Życie mnie już nauczyło, że wszystko co się zaczyna musi się też kiedyś skończyć. Nie inaczej było też z Bootcamp’em. Pierwszy tydzień był dedykowany dla HTML5, CSS3 i frameworki do CSS’a a więc wprowadzenie do Front-Endu. Zajęcia trwały od poniedziałku do piątku w godzinach 8.30-15.30. Na koniec dostałem piękny certyfikat napisany czerwoną czcionką Times New Roman poświadczający znajomość powyższych technologii 🙂
Moje odczucia.
W zasadzie to myślałem, że będzie to wyglądało trochę inaczej. Myślałem, że będzie podany dokładny program w którym będziemy realizować poszczególne etapy jakiegoś prostego projektu tzn. stronki internetowej. Dostaniemy projekt graficzny i będziemy klepać. Rzeczywistość okazała się nieco inna… Muszę jednak przyznać, że ta rzeczywistość mi się podobała.
Jak to było.
Otóż nie było sztywnego programu. Raczej jakieś ramy. W zasadzie ma to sens bo kiedy szkoli się zupełnie nową grupę liczącą 8 osób o różnej znajomości tematu to tępo przyswojenia konkretnego zagadnienia w kontekście całości jest trudne do ustalenia. Po prostu robimy coś i kiedy wszyscy mniej więcej rozumieją o co chodzi to przechodzimy dalej. Bardzo mi się podobała elastyczność prowadzącego i to, że jak grupa była zainteresowana konkretnymi zagadnieniami to po prostu nam to pokazywał. Nauczyliśmy się tak np. Sassa którego pierwotnie nie było w planie.
Program Bootcamp.
Skoro nawiązałem do zagadnień poruszonych na szkoleniu to zobligowany jestem wypisać Wam czym zajmowaliśmy się na takim Bootcampie dzień po dniu.
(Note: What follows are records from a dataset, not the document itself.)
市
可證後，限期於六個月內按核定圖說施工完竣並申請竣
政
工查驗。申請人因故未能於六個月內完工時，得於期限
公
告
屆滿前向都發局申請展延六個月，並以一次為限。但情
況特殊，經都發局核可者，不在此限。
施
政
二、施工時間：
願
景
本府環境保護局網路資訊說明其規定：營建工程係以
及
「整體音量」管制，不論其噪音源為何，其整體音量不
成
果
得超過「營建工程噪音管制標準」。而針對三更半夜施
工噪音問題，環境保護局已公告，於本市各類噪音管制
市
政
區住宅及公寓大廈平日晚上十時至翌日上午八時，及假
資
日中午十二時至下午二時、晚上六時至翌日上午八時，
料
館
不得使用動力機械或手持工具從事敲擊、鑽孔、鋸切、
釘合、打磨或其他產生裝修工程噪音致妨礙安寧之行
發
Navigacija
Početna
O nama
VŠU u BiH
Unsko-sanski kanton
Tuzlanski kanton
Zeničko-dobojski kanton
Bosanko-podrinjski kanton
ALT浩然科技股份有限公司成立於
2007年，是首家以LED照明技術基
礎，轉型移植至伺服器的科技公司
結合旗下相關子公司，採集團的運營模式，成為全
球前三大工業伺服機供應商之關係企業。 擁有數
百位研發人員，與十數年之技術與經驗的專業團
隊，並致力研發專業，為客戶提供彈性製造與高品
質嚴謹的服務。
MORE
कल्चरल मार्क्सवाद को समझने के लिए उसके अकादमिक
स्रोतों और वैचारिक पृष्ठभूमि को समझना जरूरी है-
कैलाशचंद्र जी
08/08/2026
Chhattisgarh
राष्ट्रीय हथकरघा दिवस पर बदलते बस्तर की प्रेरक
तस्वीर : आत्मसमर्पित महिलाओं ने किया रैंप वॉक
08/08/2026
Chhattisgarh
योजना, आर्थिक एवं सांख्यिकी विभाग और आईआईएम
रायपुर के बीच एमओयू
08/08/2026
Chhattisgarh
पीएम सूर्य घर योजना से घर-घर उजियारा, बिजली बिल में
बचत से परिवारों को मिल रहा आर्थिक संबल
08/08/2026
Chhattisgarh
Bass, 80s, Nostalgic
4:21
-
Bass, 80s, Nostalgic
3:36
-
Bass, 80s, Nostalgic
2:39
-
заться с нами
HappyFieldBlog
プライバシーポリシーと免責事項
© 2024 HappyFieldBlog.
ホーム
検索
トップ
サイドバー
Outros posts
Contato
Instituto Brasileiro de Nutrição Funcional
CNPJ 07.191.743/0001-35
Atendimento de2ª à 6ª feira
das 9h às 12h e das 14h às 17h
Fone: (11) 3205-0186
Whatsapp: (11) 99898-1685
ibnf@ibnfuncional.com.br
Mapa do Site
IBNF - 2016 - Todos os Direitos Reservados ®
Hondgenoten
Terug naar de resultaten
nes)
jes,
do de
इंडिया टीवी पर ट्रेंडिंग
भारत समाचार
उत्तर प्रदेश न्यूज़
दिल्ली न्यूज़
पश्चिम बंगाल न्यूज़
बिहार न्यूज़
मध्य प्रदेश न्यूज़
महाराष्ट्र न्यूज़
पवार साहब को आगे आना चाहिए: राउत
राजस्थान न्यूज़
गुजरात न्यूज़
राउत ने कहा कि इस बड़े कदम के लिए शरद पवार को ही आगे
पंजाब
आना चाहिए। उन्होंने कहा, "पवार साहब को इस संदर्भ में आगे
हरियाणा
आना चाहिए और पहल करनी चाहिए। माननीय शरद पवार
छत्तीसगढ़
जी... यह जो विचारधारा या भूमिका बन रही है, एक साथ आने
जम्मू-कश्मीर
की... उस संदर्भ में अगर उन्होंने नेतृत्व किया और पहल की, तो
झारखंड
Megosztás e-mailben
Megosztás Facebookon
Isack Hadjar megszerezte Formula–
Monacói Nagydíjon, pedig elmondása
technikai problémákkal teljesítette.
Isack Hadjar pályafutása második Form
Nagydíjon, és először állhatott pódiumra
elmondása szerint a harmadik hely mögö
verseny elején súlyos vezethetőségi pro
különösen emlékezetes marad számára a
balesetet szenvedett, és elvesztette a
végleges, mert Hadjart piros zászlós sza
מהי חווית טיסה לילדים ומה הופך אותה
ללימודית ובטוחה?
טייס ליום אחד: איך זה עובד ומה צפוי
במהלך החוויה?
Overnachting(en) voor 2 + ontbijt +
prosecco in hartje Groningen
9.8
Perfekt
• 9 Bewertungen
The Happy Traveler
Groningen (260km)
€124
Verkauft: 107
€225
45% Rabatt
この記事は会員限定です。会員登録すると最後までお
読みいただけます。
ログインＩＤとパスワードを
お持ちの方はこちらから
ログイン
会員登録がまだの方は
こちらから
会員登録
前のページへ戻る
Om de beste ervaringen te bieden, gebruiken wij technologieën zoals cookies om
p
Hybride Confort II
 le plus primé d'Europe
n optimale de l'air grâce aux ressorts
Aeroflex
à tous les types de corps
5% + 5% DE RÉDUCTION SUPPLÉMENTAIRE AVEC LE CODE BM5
A więc:
Dzień 1
- Wstęp do HTML i podstawowe elementy – listy, zdjęcia, headery, paragrafy.
- Formularze w HTMLu.
- Podpinanie innych stron, tabele.
- Wstęp do CSS – formatowanie elementów, hovery.
Dzień 2
- CSS – pozycjonowanie elementów na stronie, hovery ciąg dalszy.
- Budowa prostej galerii obrazków, artykułów z paginacją.
- Animacje w CSS.
- Wstęp do RWD (Responsive Web Design) w CSSie.
- Wprowadzenie do Bootstrapa.
Dzień 3
- Tabele, formularze, buttony w Bootstrapie.
- Modale i kolapsy (accordiony) w Bootstrapie.
- Wstęp do jQuery i JavaScript.
Dzień 4
- Nawigacja w Bootstrapie.
- Podstawy JavaScript – logowanie.
- Wstęp do Sass.
- Galerie w Bootstrapie
Dzień 5
- Karuzele/slidery w Bootstrapie.
- Parallaxy w Bootstrapie
- Mapy Google i znaczniki.
- SVG i proste animacje.
To byłoby mniej więcej wszystko jeśli chodzi o kwestie techniczne. Jeśli ktoś byłby zainteresowany to wrzucam poniżej paczkę z prostym kodem który napisałem podczas tego tygodnia. Tylko uprzedzam to jest raczej zbiór chaotycznego kodu niż spójna całość napisanego przez początkującego Deva 🙂
Po kursie Bootcamp.
Bootcamp to nie tylko pisanie kodu ale też współpraca z innymi studentami i prowadzącym. Uczestnicy są mocno zaangażowani w omawiane zagadnienia co tworzy atmosferę nauki dzięki której zdobywanie nowej wiedzy przychodzi dużo łatwiej. Nie wyobrażam sobie, że byłbym w stanie nauczyć się tyle samo w tak krótkim czasie siedząc sam w domu. Szkolenie daje też bardzo potrzebną pewność siebie i umiejętności dzięki którym jestem w stanie zacząć samodzielnie tworzyć własne strony internetowe. Nie uważam, że Bootcamp to jedyna słuszna droga. Po prostu piszę co myślę. Dróg do upragnionego celu jest wiele.
Podsumowanie.
Jestem bardzo zadowolony z pierwszej części Bootcampu. Były małe niuanse które nie do końca mi się podobały ale dla mnie osobiście to sprawy raczej bez znaczenia. Teraz przede mną 2 tygodnie pracy własnej przed kolejną częścią szkolenia – JavaScript + AngularJS. Czas ten planuję poświęcić na budowę własnej strony portfolio w ramach konkursu Daj się poznać 2017. Będę ten proces szczegółowo opisywał na blogu przez co będziecie mogli sobie zbudować coś podobnego dla siebie 🙂 Więcej info wkrótce.
Piszę dla was tego bloga bo lubię aplikacje internetowe. Mogę je projektować, kodować a potem o nich pisać czując dreszczyk ekscytacji za każdym razem gdy trafię na coś nowego. Bo uczymy się całe życie. Prawda?